Case study #1. Diana was travelling in Belgium but had an accident which meant she could not walk. She missed her flight home and found herself stranded at the airport. After contacting the consulate and spending a night in A&E at a Brussels hospital, the BCF stepped in to buy her a ticket so that she could return home to the UK to recover.
“As a result of Brussels’ situation at the heart of the EU, many British people have, over the past forty years, made Belgium their permanent home and whilst many live comfortable, long lives, this is not the case for all, and old-age, failing health and financial issues can quickly turn secure situations into a real struggle to get by,” says BCF Chairperson Julie Huckle. “Also, many people suffer from the pressures of modern-day life, and addiction and family issues can take a serious toll too. Each of our beneficiaries has a unique story, no two cases are the same and it is always good to know that, no matter what the situation, the charity can offer advice, material assistance, or simply a conversation.”
Advice & support
The BCF can help with advice, financial support, or regular visits to combat loneliness. There is no limit to the type of help the fund can give, ranging from a weekly meeting over a cup of tea, to arranging legal or financial advice, to providing significant long-term financial support. And all the BCF’s work is, of course, completely confidential.
Case study #2. Andrew and Sheila had lived in Belgium for many years when Andrew died unexpectedly. Sheila was left alone and deeply confused in her grief. The BCF was contacted by a family member and helped Sheila to take the first tentative steps towards resuming her life.

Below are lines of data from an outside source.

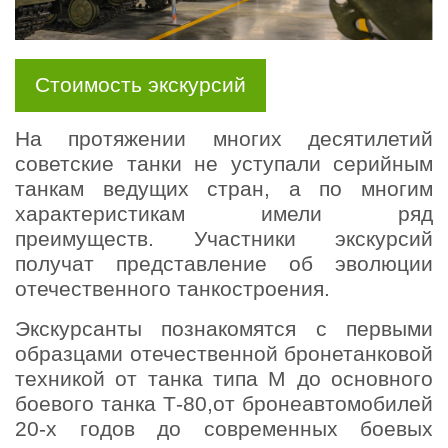
Стоимость экскурсий
На протяжении многих десятилетий
советские танки не уступали серийным
танкам ведущих стран, а по многим
характеристикам имели ряд
преимуществ. Участники экскурсий
получат представление об эволюции
отечественного танкостроения.
Экскурсанты познакомятся с первыми
образцами отечественной бронетанковой
техникой от танка типа М до основного
боевого танка Т-80,от бронеавтомобилей
20-х годов до современных боевых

However, the BCF is concerned that there may be many needy people who are simply not aware of the help that the fund can offer. “In the midst of the uncertainty surrounding the United Kingdom’s decision to leave the EU, the BCF is devoted to increasing awareness of its activities amongst the British community in Belgium,” explains Julie. “And we continue to explore possibilities for extending contact within the community.”
The BCF works with a committee and group of unpaid volunteers and sees itself as the ‘agency of last resort’; only stepping in when applicants have exhausted the normal means of support from family or government agencies. However, its structure means it can react very quickly (often within a day) and flexibly with support which can last for as little as a few days or continue for many years.
Case study #3. Edward lived in a rented house, which was no longer a safe place for him. For his own well-being, he needed to move to a new home, but did not have the funds to pay the guarantee deposit. The BCF loaned him the money so that he could move and start to recover his health.
The BCF works closely with other organisations also active in helping British nationals in Belgium including other BBCA associated charities such as the Royal British Legion (RBL), the Community Help Service (CHS) and the Wednesday Club.
The fund liaises regularly with the Consulate and the British Embassy in Brussels who, when their powers to intervene are limited, refer cases to the BCF.
You can help?
In a world where vulnerable people can easily find themselves in difficult situations, the calls on the BCF’s resources are increasing. New volunteers are always welcome, but if you do not have the time to spare, join the BBCA in donating towards the fund’s activities. As a registered Belgian charity all donations over EUR 40 are tax deductible. You can make a bank transfer now to the British Charitable Fund account – IBAN BE37 3101 8900 8428 – including the message ‘Donation’. Thank you!
Find out more about the BCF via its website.
Case study #4. Several British citizens were victims in the Brussels terrorist attacks of 22 March 2016. The BCF mobilised help very quickly in conjunction with the British Embassy and Consulate. Four years on and the BCF continues to give much needed logistical and moral support to British people who were injured or lost a spouse in the attacks.